Why does RefValue has allocation?

How to explain that only by adding one line r[] I had one more allocation? I don’t understand.
You can neglect the packages, just focus on the function _grbval and grbval, and r. Thanks.

import JuMP, Gurobi
_grbval(o, x, r) = Gurobi.GRBgetdblattrelement(o, "X", gcc(o, x), r); # calling a C-API
function grbval(o, x, r)
    _grbval(o, x, r)
    getfield(r, :x)
end;

gcc(o, x) = Gurobi.c_column(o, JuMP.index(x));
const r = Ref{Float64}();
const m = JuMP.direct_model(Gurobi.Optimizer());
const o = JuMP.backend(m);
JuMP.@variable(m, x);
JuMP.optimize!(m)
_grbval(o, x, r)
grbval(o, x, r)
@allocated _grbval(o, x, r) # 0
@allocated grbval(o, x, r) # 0
@time _grbval(o, x, r) # 0.000008 seconds
@time grbval(o, x, r) # 0.000010 seconds (1 allocation: 16 bytes)

The question is: why does the last line shows there is 1 allocation 16 bytes.

The definition used in _grbval is

function GRBgetdblattrelement(model, attrname, element, valueP)
    ccall((:GRBgetdblattrelement, libgurobi), Cint, (Ptr{GRBmodel}, Ptr{Cchar}, Cint, Ptr{Cdouble}), model, attrname, element, valueP)
end

You’re more likely to get help if you make your example as self contained as possible.

You say I can neglect the packages, but they’re pretty intertwined with your example. If I just construct a simple analogue to your example though, I see no such allocations.

3 Likes

Yes, I cannot reproduce with simple examples either. But mine was indeed a special case.

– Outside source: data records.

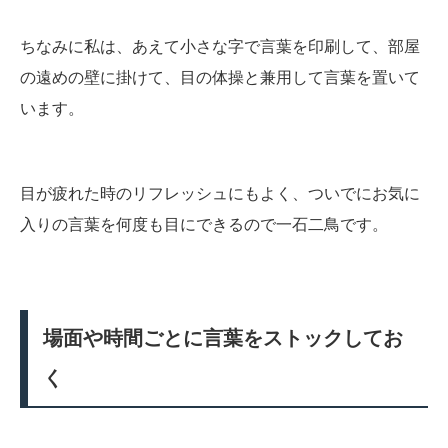
ちなみに私は、あえて小さな字で言葉を印刷して、部屋
の遠めの壁に掛けて、目の体操と兼用して言葉を置いて
います。
目が疲れた時のリフレッシュにもよく、ついでにお気に
入りの言葉を何度も目にできるので一石二鳥です。
場面や時間ごとに言葉をストックしてお
く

I think there was already a function barrier, so the _grbval function should be a black box, right?

Some related details are

should I conclude that @time is misleading, after seeing

julia> @time grbval(o, x, r)
  0.000010 seconds (1 allocation: 16 bytes)
0.0

julia> using BenchmarkTools

julia> @btime grbval($o, $x, $r)
  38.031 ns (0 allocations: 0 bytes)
0.0

?

A very old section buried in the Perfomance Tips:

julia> @time sum_arg(x)
  0.007551 seconds (3.98 k allocations: 200.548 KiB, 99.77% compilation time)
523.0007221951678

julia> @time sum_arg(x)
  0.000006 seconds (1 allocation: 16 bytes)
523.0007221951678

The 1 allocation seen is from running the @time macro itself in global scope. If we instead run the timing in a function, we can see that indeed no allocations are performed:

julia> time_sum(x) = @time sum_arg(x);

julia> time_sum(x)
  0.000002 seconds
523.0007221951678

You can manually make a forwarding method like time_sum to verify that’s the case for your code. BenchmarkTools puts the input expression in a function so it has the same effect. Note that despite the exact wording of the section, this extra allocation still shows up in let blocks and other (local) scope-introducing blocks except functions:

julia> let; @time sum_arg(x) end
  0.000007 seconds (1 allocation: 16 bytes)
500.0699540425248
4 Likes

Yes, that made sense.


But I’m still confused here:

julia> f() = Ref{Cdouble}();

julia> tf() = @time f();

julia> tf()
  0.000000 seconds (1 allocation: 16 bytes)
Base.RefValue{Float64}(0.0)

julia> tf()
  0.000000 seconds (1 allocation: 16 bytes)
Base.RefValue{Float64}(0.0)

julia> using BenchmarkTools

julia> @btime f()
  8.560 ns (1 allocation: 16 bytes)
Base.RefValue{Float64}(6.41014581546824e-310)

julia> @allocated f()
0

My question is: Does the Ref{Cdouble}() action entails allocation or not?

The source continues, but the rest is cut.